Gold ‘getting hit from all directions’ as investors flee funds
Everything’s against gold at the moment.
It’s heading for a fifth consecutive weekly loss, the longest run since November 2015, as the Federal Reserve gears up to raise rates, while US equities at record levels lure money out of havens and fund holdings wither. Assets in bullion-backed exchange-traded funds contracted for a 20th straight day as of Thursday, the longest stretch since May 2013.
The precious metal is ending 2016 on the ropes as investors price in the Fed’s probable move next week, as well as the likelihood of further hikes in 2017, which has boosted the dollar.
The S&P 500 and the Dow Jones Industrial Average are at all-time highs amid speculation President-elect Donald Trump’s policies will spur growth. Investors are also assessing the European Central Bank’s decision on Thursday to tweak its bond buying.
“Gold’s getting hit from all directions,” said Tom Kendall, head of precious metals strategy at ICBC Standard Bank Plc in London. “We have very week physical markets, we’ve had this surge in bond yields and equities, ETF outflows and talk of Trump’s fiscal stimulus, all of which conspired to push down prices.”

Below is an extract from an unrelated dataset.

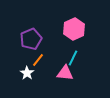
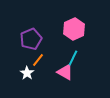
pink triangle: moved 1 px up; rotated 24 degrees clockwise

Bullion for immediate delivery lost as much as 0.5 per cent to US$1,165.27 an ounce, near a 10-month low, according to Bloomberg generic pricing. It’s down 0.7 per cent this week and has dropped 15 per cent from its post-Brexit highs.
Investors see a near 100 per cent probability US policy makers will raise the benchmark rate at their December 13-14 meeting to deliver the first rate increase of the year. The Bloomberg Dollar Spot Index is little changed this week after surging 3.9 per cent in November for the biggest monthly increase in two years.

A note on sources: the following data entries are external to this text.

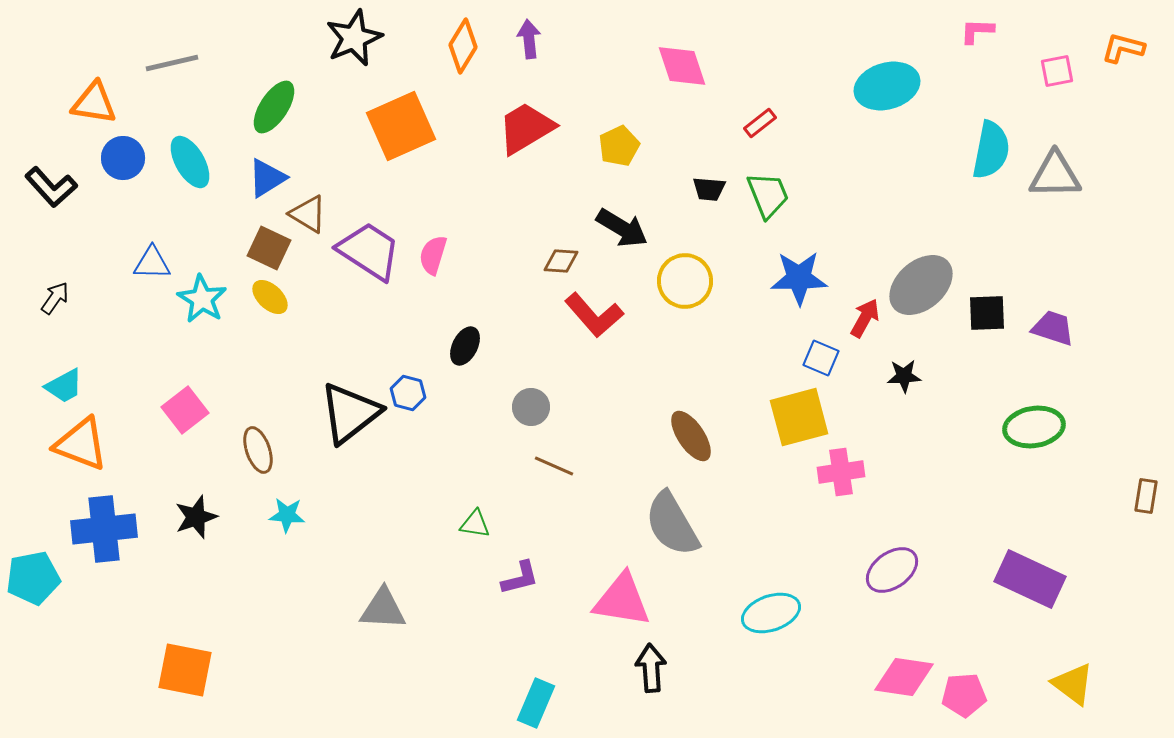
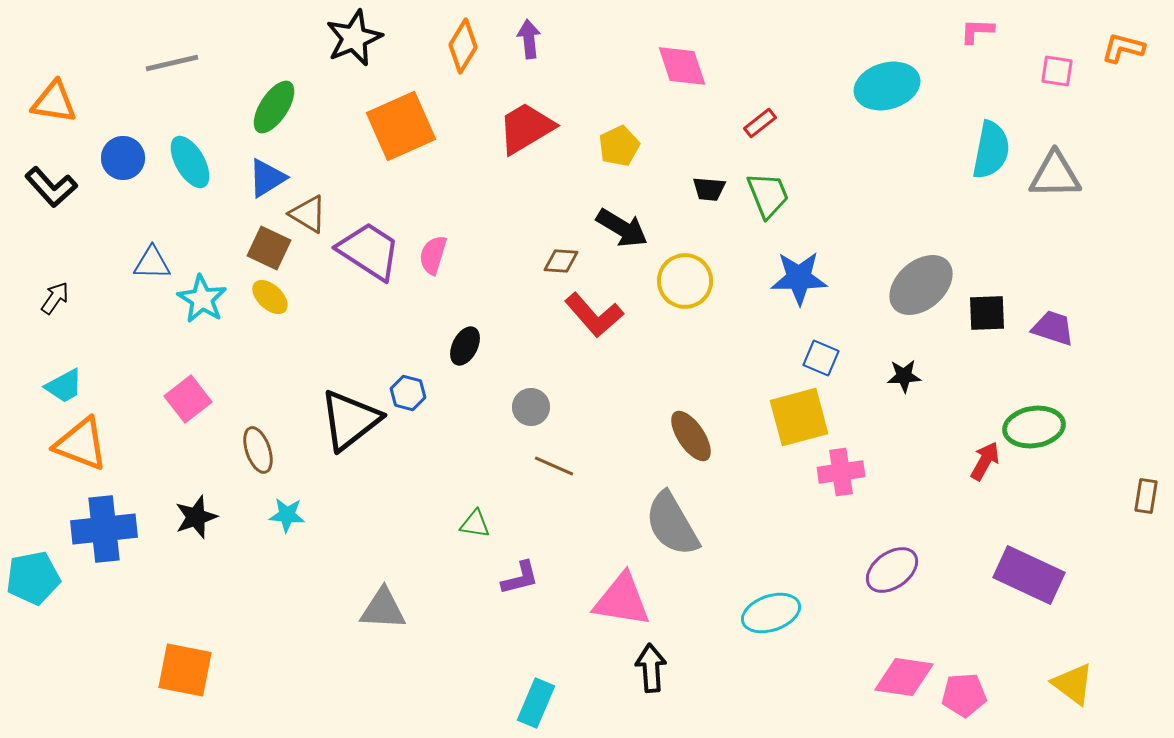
pink square at (1057, 71): rotated 20 degrees clockwise
orange triangle at (94, 103): moved 40 px left, 1 px up
red arrow at (865, 318): moved 120 px right, 143 px down
pink square at (185, 410): moved 3 px right, 11 px up
black triangle at (350, 413): moved 7 px down
purple rectangle at (1030, 579): moved 1 px left, 4 px up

The metal’s most accurate bullion forecaster tracked by Bloomberg in the third quarter said there may be more pain ahead. Barnabas Gan, an economist at Singapore-based Oversea-Chinese Banking Corp., sees gold at $1,175 an ounce in the first quarter, $1,150 in April to June, $1,125 in the third period and $1,100 by the fourth.
“With the US Fed most likely to raise interest rates next week by 25 basis points, the firmer dollar is a very, very strong factor to limit any rally,” Gan said. Aside from the Fed’s decision, the rhetoric markets will be looking for is on the trajectory for rates into 2017, according to Gan.
Gold ETF holdings fell 3.3 tonnes to 1,839.4 tonnes, the lowest since June, data compiled by Bloomberg show. Silver was up 0.4 per cent at $17.0852 an ounce, heading for a second weekly increase. Platinum was little changed at $938.60 an ounce, set for a weekly gain. Palladium rose 0.7 per cent to $742.75 an ounce, down 0.2 per cent this week.